President Donald Trump's first trip to a NATO summit Thursday did not sit well with former ambassadors to the alliance.

"I do think Trump's visit to NATO was the least effective of any American president since 1949," Nicholas Burns, who served as ambassador to the 28-member defense alliance under President George W. Bush, tweeted Friday. NATO came into existence in 1949.

In Brussels, Trump admonished members of the alliance for not paying their "fair share" for defense. The president failed to publicly endorse "Article 5," the NATO mutual assistance clause that he was widely expected to back publicly for the first time.

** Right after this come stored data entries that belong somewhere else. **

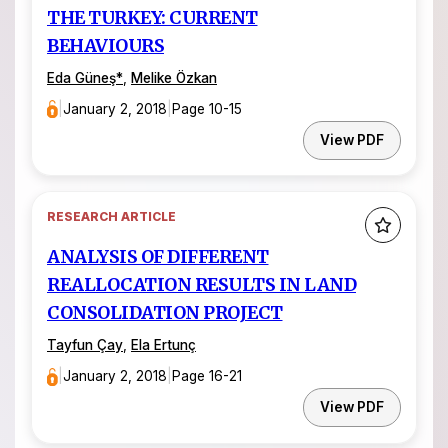
THE TURKEY: CURRENT
BEHAVIOURS
Eda Güneş*
,
Melike Özkan
|
January 2, 2018
|
Page 10-15
View PDF
RESEARCH ARTICLE
ANALYSIS OF DIFFERENT
REALLOCATION RESULTS IN LAND
CONSOLIDATION PROJECT
Tayfun Çay
,
Ela Ertunç
|
January 2, 2018
|
Page 16-21
View PDF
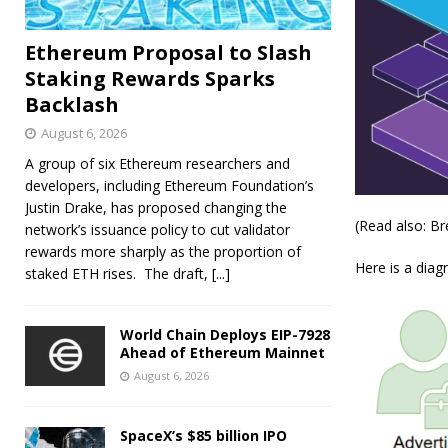
Ethereum Proposal to Slash
Staking Rewards Sparks
Backlash
August 6, 2026
A group of six Ethereum researchers and
developers, including Ethereum Foundation’s
Justin Drake, has proposed changing the
(Read also: B
network’s issuance policy to cut validator
rewards more sharply as the proportion of
Here is a diag
staked ETH rises. The draft,
[...]
World Chain Deploys EIP-7928
Ahead of Ethereum Mainnet
August 6, 2026
SpaceX’s $85 billion IPO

Trump was silent on Article 5 while standing next to a twisted metal piece of the World Trade Center, a new memorial to the Sept. 11, 2001, attacks.

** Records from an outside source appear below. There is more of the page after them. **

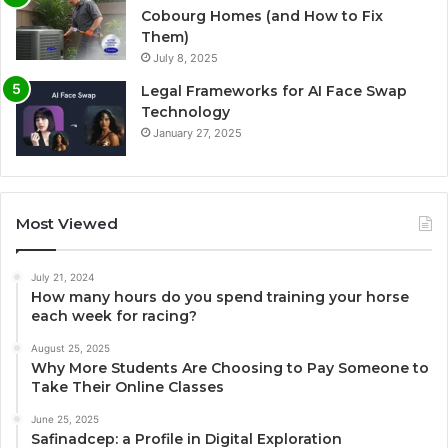
Cobourg Homes (and How to Fix
Them)
July 8, 2025
Legal Frameworks for AI Face Swap
Technology
January 27, 2025
Most Viewed
July 21, 2024
How many hours do you spend training your horse
each week for racing?
August 25, 2025
Why More Students Are Choosing to Pay Someone to
Take Their Online Classes
June 25, 2025
Safinadcep: a Profile in Digital Exploration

U.S. President Donald Trump poses with fellow world leaders during a NATO summit in Brussels, Belgium, May 25, 2017.
Jonathan Ernst | Reuters

NATO states came to America's aid after 9/11 — the only time in the alliance's history that it has invoked Article 5. About a third of the NATO soldiers killed in Afghanistan have come from countries other than the United States.

Leaders including Germany's Angela Merkel and France's Emmanuel Macron looked on uncomfortably and exchanged private asides as Trump spoke Thursday.

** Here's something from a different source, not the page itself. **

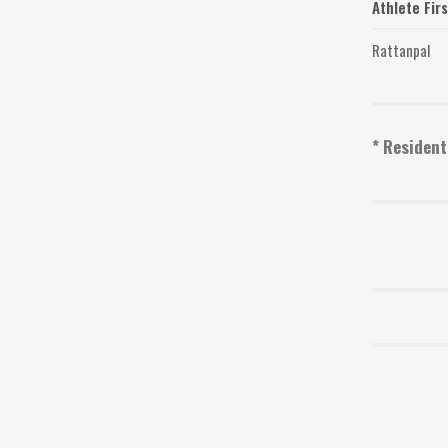
Athlete Fir
Rattanpal
* Resident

Trump's speech Thursday likely created more unease for the leaders of NATO countries, said Ivo Daalder, another former U.S. ambassador to the alliance.

"The leaders of NATO were ... hoping to hear those words of affirmation. It didn't happen ... and that was a problem," he told MSNBC on Thursday.

Trump, who won the White House with an anti-global message, has repeatedly bashed NATO and the European Union, which have formed the basis of U.S.-Europe cooperation for decades. His failure to commit to honoring Article 5 if a U.S. ally is attacked has come as Russia has become more militarily assertive.

Rumsfeld 'glad' Trump urged NATO to pay up

The White House insisted Thursday that Trump's mere presence at the meeting was an endorsement of Article 5. A senior White House official told NBC News that "participation alone" should "be seen as an endorsement of Article 5."

Explicitly endorsing it "would be redundant," the official said.

Another official who served in the Bush administration applauded Trump's call for more defense spending from allies. Former Defense Secretary Donald Rumsfeld said it was important for Trump to "look them in the eye and talk to them" about hitting their defense spending target.

"Those countries, for the most part, are not meeting the NATO target. And they should, and someone needs to tell them that, and I'm glad he did it," Rumsfeld told MSNBC on Friday.

Rumsfeld called Trump's posture toward allies "unusual" but contended that "you have to cut him a little slack" because he still has a small foreign policy team.

The White House did not respond to a request for comment.